In July, the Centers for Medicare and Medicaid Services (CMS) announced their Calendar Year (CY) 2023 Medicare Physician Fee Schedule Proposed Rule. Comments on the proposed changes will be accepted through September 6, 2022. The final rule will then be released around November 1 and the changes will take effect on January 1, 2023. There are a number of policy update proposals that will affect your independent practice.
In their fact sheet, CMS emphasizes that they are seeking input as they “develop a more consistent, predictable approach to incorporating new data in setting PFS rates.” The organization states that it hopes to “implement changes that will promote transparency and predictability in payment amounts.”
In particular, the organization is proposing to “rebase and revise” the Medicare Economic Index (MEI) cost share weights for CY 2023. The MEI measures the input price pressures of providing physician services. CMS says they are proposing a new methodology for estimating base year expenses that relies on publicly available data from the US Census Bureau NAICS 6211 Offices of Physicians.

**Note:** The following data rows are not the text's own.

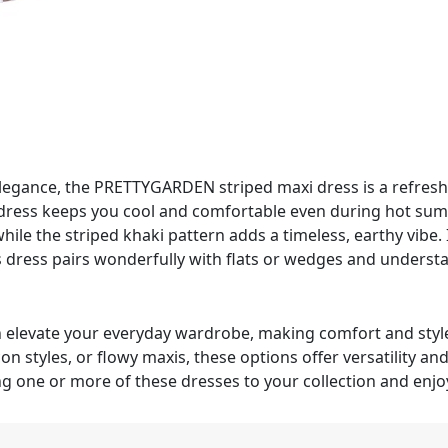
elegance, the PRETTYGARDEN striped maxi dress is a refresh
ed dress keeps you cool and comfortable even during hot su
ile the striped khaki pattern adds a timeless, earthy vibe. 
his dress pairs wonderfully with flats or wedges and unders
n elevate your everyday wardrobe, making comfort and style
n styles, or flowy maxis, these options offer versatility and
 one or more of these dresses to your collection and enjoy 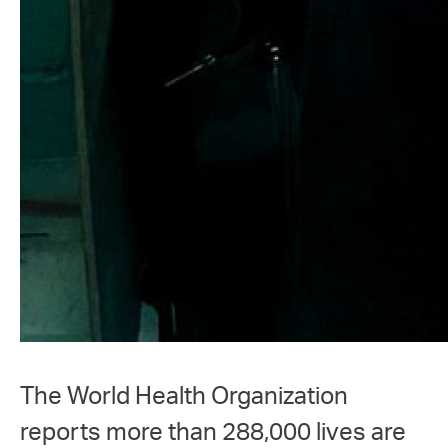
The World Health Organization
reports more than 288,000 lives are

Using the new MEI cost weights to set Physician Fee Schedule (PFS) rates would not change overall spending on PFS services but would likely result in significant changes to payments among PFS services. In consideration of ongoing efforts to update the PFS payment rates with more predictability and transparency, and in the interest in ensuring payment stability, CMS is proposing not to use the proposed updated MEI cost share weights to set PFS payment rates for CY 2023. However, they are soliciting comments on the potential use of the proposed updated MEI cost share weights to calibrate payment rates and update the GPCI under the PFS in the future.

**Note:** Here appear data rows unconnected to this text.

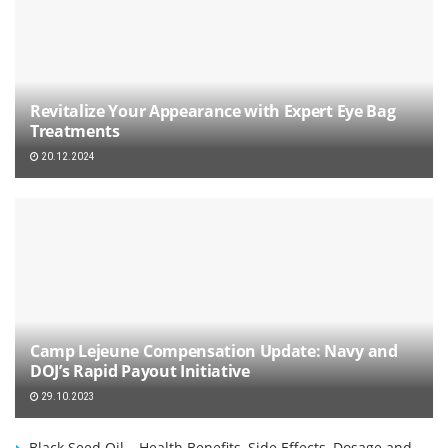
Revitalize Your Appearance with Expert Eye Bag
Treatments
20.12.2024
Camp Lejeune Compensation Update: Navy and
DOJ’s Rapid Payout Initiative
29.10.2023
Black Seed Oil – Health Benefits, Side Effects, Dosage and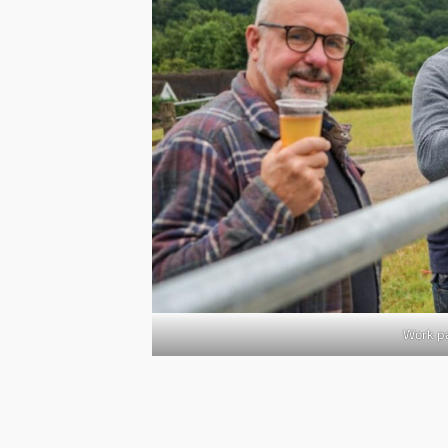
Work pa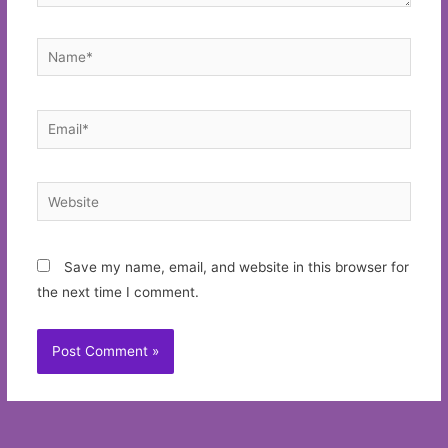
Name*
Email*
Website
Save my name, email, and website in this browser for
the next time I comment.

Elation Health is here to support your independent practice as you navigate the changes. Our electronic health record (EHR) solution handles your clinical documentation, practice operations, and reimbursement from a single, intuitive platform so you can provide great care while sustaining a successful practice.
Other significant aspects of the proposed policy updates for independent practices include:
- Adopting CPT changes in coding and documenting other evaluation and management (E/M) visits, including hospital inpatient, hospital observation, emergency department, nursing facility, home or residence services, and cognitive impairment assessment
- Making several temporarily available telehealth services during the public health emergency (PHE) covered through CY 2023 on a Category 3 basis; extending the time these services are temporarily included on the telehealth services list following the end of the PHE.
- New HCPCS codes and valuation for chronic pain management and treatment services (CPM) for CY 2023. CMS believes the proposed CPM HCPCS codes would, if finalized, facilitate payment for medically necessary services, prompt more practitioners to welcome Medicare beneficiaries with chronic pain into their practices, and encourage practitioners already treating Medicare beneficiaries who have pain to spend the time to help them manage their condition within a trusting, supportive, and ongoing care partnership.
- Expanding access to Accountable Care Organizations (ACOs) by incorporating advance shared savings payments to certain ACOs; allowing smaller ACOs more time to transition to downside risk; and creating a health equity adjustment to reward excellent care delivered to underserved populations.
The organization is seeking input and comments regarding the changes proposed for ACOs. They are proposing changes to the quality reporting and the quality performance requirements that are responsive to interested parties’ feedback and designed to support transition of ACOs to all payer quality measure reporting. These proposals include reinstitution of a sliding scale reflecting an ACO’s quality performance for use in determining shared savings for ACOs, regardless of how they report quality data, and to revise the approach for determining shared losses for ENHANCED track ACOs.
CMS is also proposing:
- To extend the incentive for reporting eCQMs/MIPS CQMs through performance year 2024 to align with the sunsetting of the CMS Web Interface reporting option.
- To implement a health equity adjustment to an ACO’s quality performance category score to recognize high quality performance by ACOs with high underserved populations.
- Benchmarking policies to establish quality measure benchmarks and minimum attainment level for the CMS Web Interface measures for performance years 2022, 2023 and 2024 under the Shared Savings Program.